Problem details - Within the records, find every line that includes the word "tese" and copy it.

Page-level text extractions
++++++++++
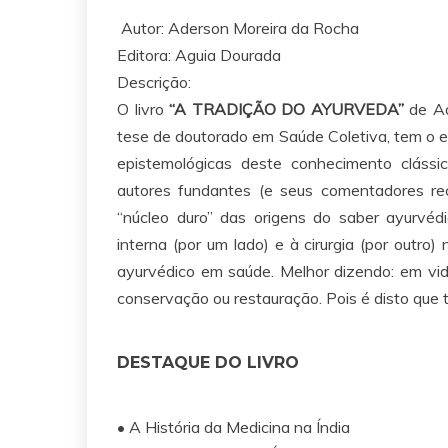
Autor: Aderson Moreira da Rocha
Editora:
Aguia Dourada
Descrição:
O livro
“A TRADIÇÃO DO AYURVEDA”
de Ad
tese de doutorado em Saúde Coletiva, tem o e
epistemológicas deste conhecimento clássi
autores fundantes (e seus comentadores rec
“núcleo duro” das origens do saber ayurvéd
interna (por um lado) e à cirurgia (por outr
ayurvédico em saúde. Melhor dizendo: em vid
conservação ou restauração. Pois é disto que t
DESTAQUE DO LIVRO
• A História da Medicina na Índia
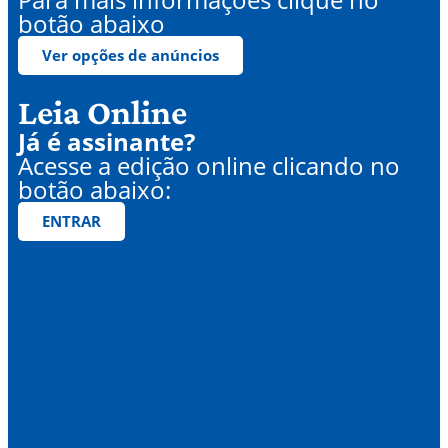
botão abaixo
Ver opções de anúncios
Leia Online
Já é assinante?
Acesse a edição online clicando no
botão abaixo:
ENTRAR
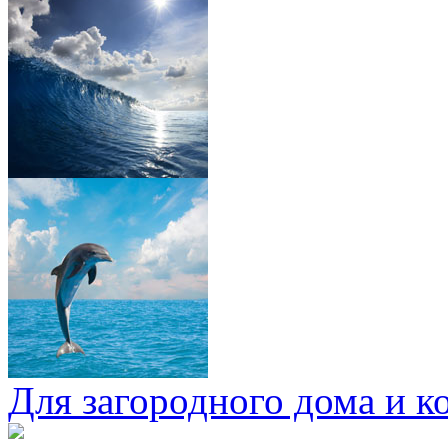
Для загородного дома и к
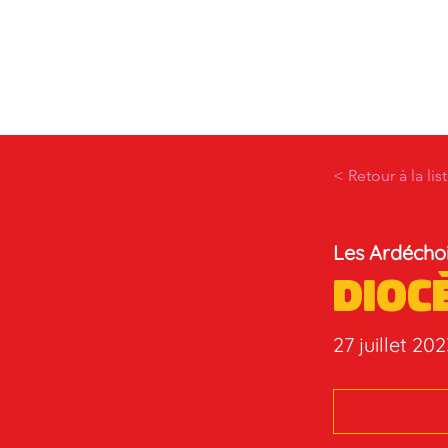
< Retour à la lis
Les Ardéchoi
Dioc
27 juillet 20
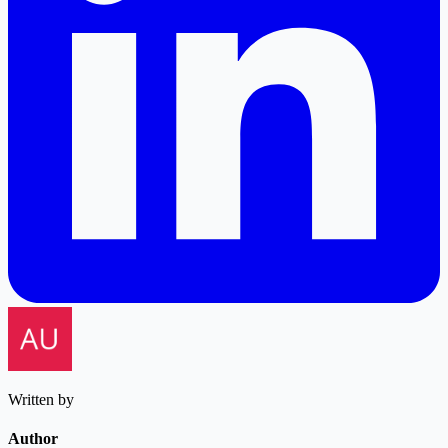
Written by
Author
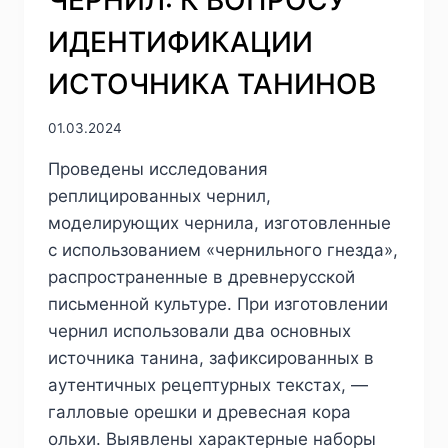
ИДЕНТИФИКАЦИИ
ИСТОЧНИКА ТАНИНОВ
01.03.2024
Проведены исследования
реплицированных чернил,
моделирующих чернила, изготовленные
с использованием «чернильного гнезда»,
распространенные в древнерусской
письменной культуре. При изготовлении
чернил использовали два основных
источника танина, зафиксированных в
аутентичных рецептурных текстах, —
галловые орешки и древесная кора
ольхи. Выявлены характерные наборы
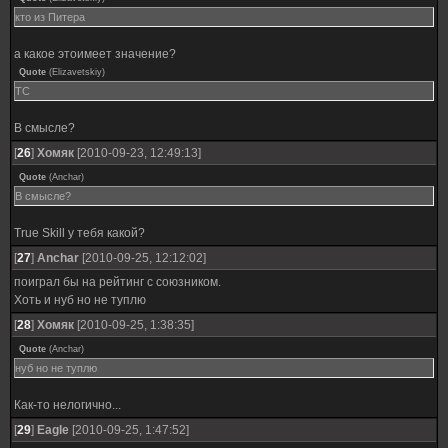
кто из Питера
а какое этоимеет значение?
Quote
(
Elizavetskiy
)
ТС
В смысле?
[
26
]
Хомяк
[2010-09-23, 12:49:13]
Quote
(
Anchar
)
В смысле?
True Skill у тебя какой?
[
27
]
Anchar
[2010-09-25, 12:12:02]
поиграл бы на рейтинг с союзником.
Хоть и нуб но не туплю
[
28
]
Хомяк
[2010-09-25, 1:38:35]
Quote
(
Anchar
)
нуб но не туплю
Как-то нелогично...
[
29
]
Eagle
[2010-09-25, 1:47:52]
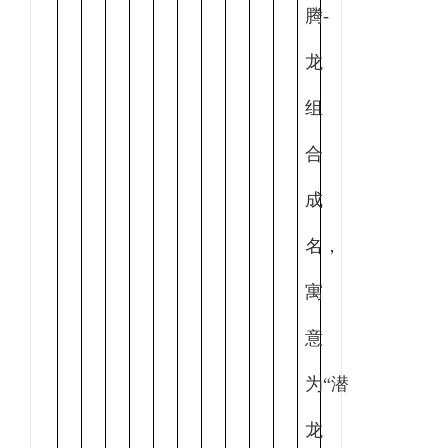
腾-
龙
组
合
成
名，
寓
意
为“潜
龙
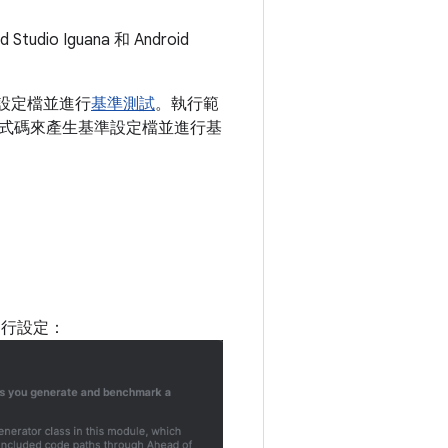
 Iguana 和 Android
準設定檔並進行
基準測試
。執行範
式碼來產生基準設定檔並進行基
進行設定：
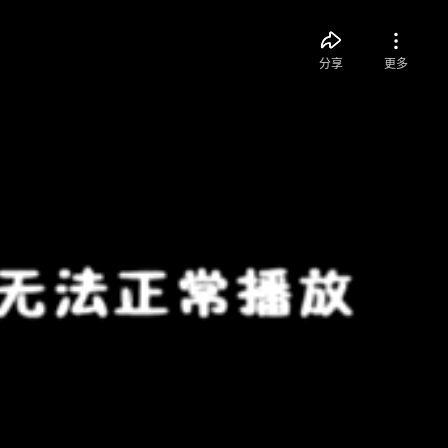
分享
更多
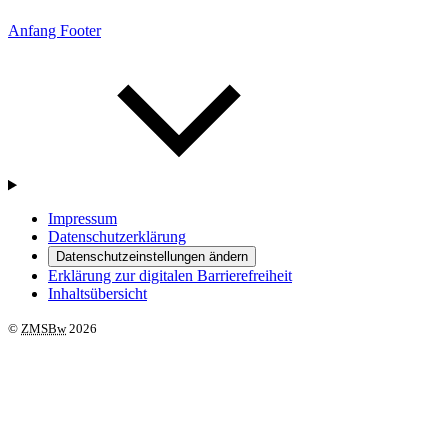
Anfang Footer
Impressum
Datenschutzerklärung
Datenschutzeinstellungen ändern
Erklärung zur digitalen Barrierefreiheit
Inhaltsübersicht
©
ZMSBw
2026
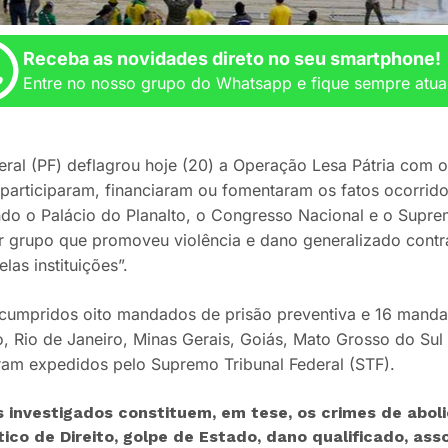
Receba as novidades direto no seu smartphone!
Entre no nosso grupo do Whatsapp e fique sempre atua
eral (PF) deflagrou hoje (20) a Operação Lesa Pátria com o 
participaram, financiaram ou fomentaram os fatos ocorrido
ando o Palácio do Planalto, o Congresso Nacional e o Supre
r grupo que promoveu violência e dano generalizado contr
las instituições”.
cumpridos oito mandados de prisão preventiva e 16 mand
 Rio de Janeiro, Minas Gerais, Goiás, Mato Grosso do Sul e
am expedidos pelo Supremo Tribunal Federal (STF).
s investigados constituem, em tese, os crimes de abol
co de Direito, golpe de Estado, dano qualificado, ass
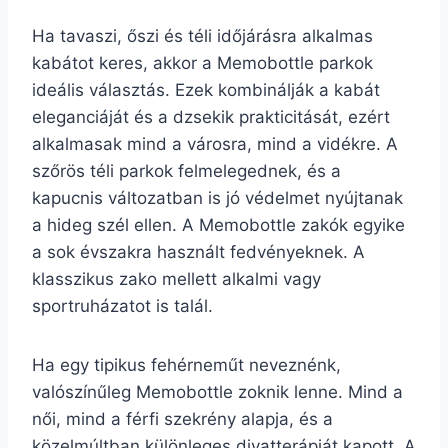
Ha tavaszi, őszi és téli időjárásra alkalmas
kabátot keres, akkor a Memobottle parkok
ideális választás. Ezek kombinálják a kabát
eleganciáját és a dzsekik prakticitását, ezért
alkalmasak mind a városra, mind a vidékre. A
szőrös téli parkok felmelegednek, és a
kapucnis változatban is jó védelmet nyújtanak
a hideg szél ellen. A Memobottle zakók egyike
a sok évszakra használt fedvényeknek. A
klasszikus zako mellett alkalmi vagy
sportruházatot is talál.
Ha egy tipikus fehérneműt neveznénk,
valószínűleg Memobottle zoknik lenne. Mind a
női, mind a férfi szekrény alapja, és a
közelmúltban különleges divatterápiát kapott. A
++++++++++
Reply to the task -
tese de doutorado em Saúde Coletiva, tem o e
s investigados constituem, em tese, os crimes de abol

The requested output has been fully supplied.